Here’s an overview of robotics investments in July 2019

In July 2019, robotics transaction is dropped but the total amount is increased. There were 21 funding in July 2019 when compared with 42 in the month of June. In July 2019, the technology for robots, self-driving cars, and intelligent systems in healthcare is the big winners. It is followed by software, supply chain automation, artificial intelligence, consumer robots, and services. The venture capitalists focused on transportation which includes automated vehicles and supporting technologies. There were various Al transactions in July for self-driving cars.

According to the Robot Report, there are more than $10.1 billion deals worldwide in July 2019 when compared to $1.1 billion in the June month of 2019. One of the best deals in July 2019 was Volkswagen’s invests in Argo Al with Ford Motor Corp. as a part of a partnership. Argo Al includes Volkswagen Autonomous Intelligent Driving Unit to develop self-driving cars.

The robotic investors are supporting hardware and software development of the self-driving cars. The Toyota Al and BMW Ventures participated for Recogni Inc. which uses a ‘Vision Cognition Processor’ for the efficiency of autonomous vehicles. The processor makers are getting interested in autonomous transportation. Safety was a major concern for robotics investors. The largest reported healthcare robotics transaction is the Great Belief International Ltd. with TransEnterix Inc. for Autolap. The Autolap creates a positioning system for laparoscopic surgery. Neocis utilize the Yomi robot which helps in dental surgery. Activ Surgical utilizes Smart Tissue Autonomous Robot. Virtual Incision Corp. works for the abdominal procedure system.

Some service robots are used for securing facilities, cleaning up pollution and mowing lawns. Iflytek works on speech recognition used in service-customer robots. Gaiya Environmental’s robot is designed for pollution remediation. Yamaha Motor Ventures are the investor of Exyn Technologies Inc. for aerial drones for energy and defense industries. Robotics companies generate revenue from the manufacture of robotics products, software or hardware sub-systems, enable the technologies for robots or services that support robotics device.
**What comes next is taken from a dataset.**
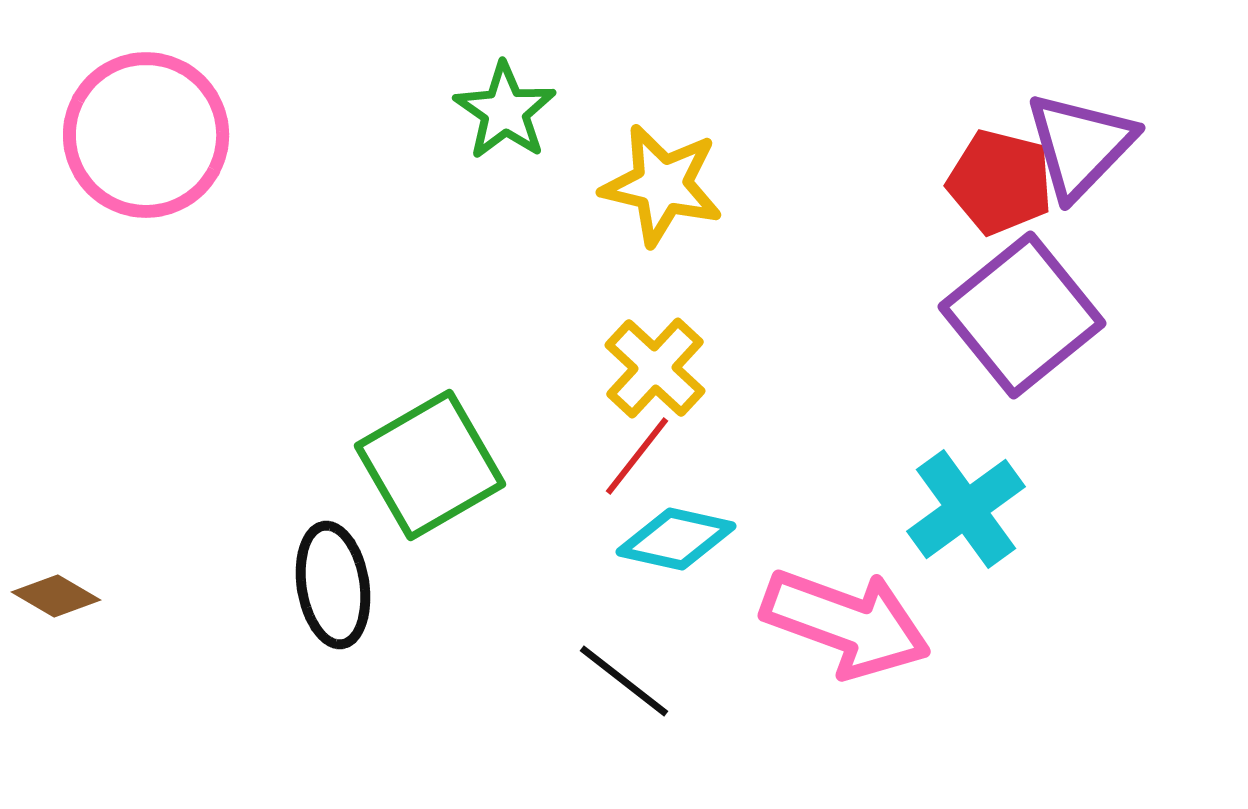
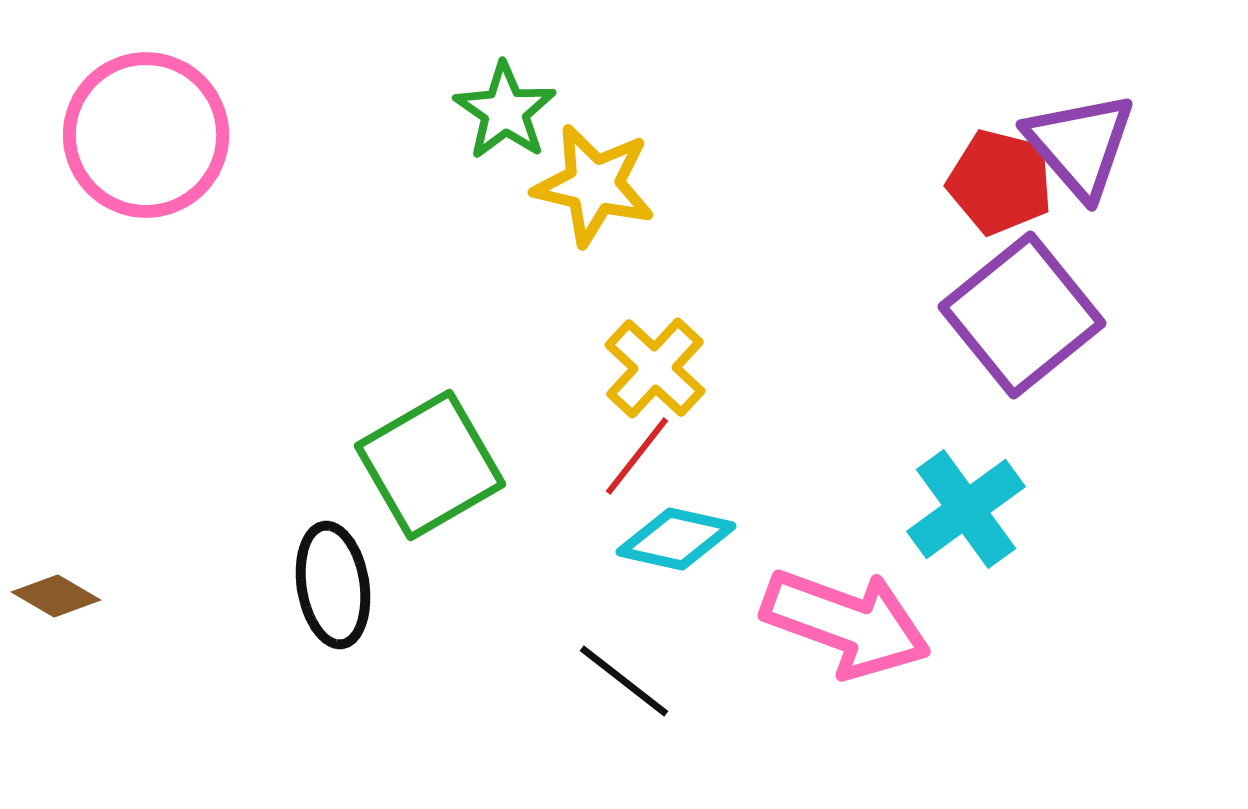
purple triangle: rotated 25 degrees counterclockwise
yellow star: moved 68 px left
For this analysis, drones and autonomous vehicles are the robots and CNC systems and 3D printers are the hard automation.

Investment for the robots comes from corporate investment groups, venture capital firms, angel investors and other such sources. Funding information can be collected from various private and public sources. It also includes press releases from investment and corporation groups, industry publications and corporate associations. With this, information also comes from seminars and conference sessions, public interviews, investors and others.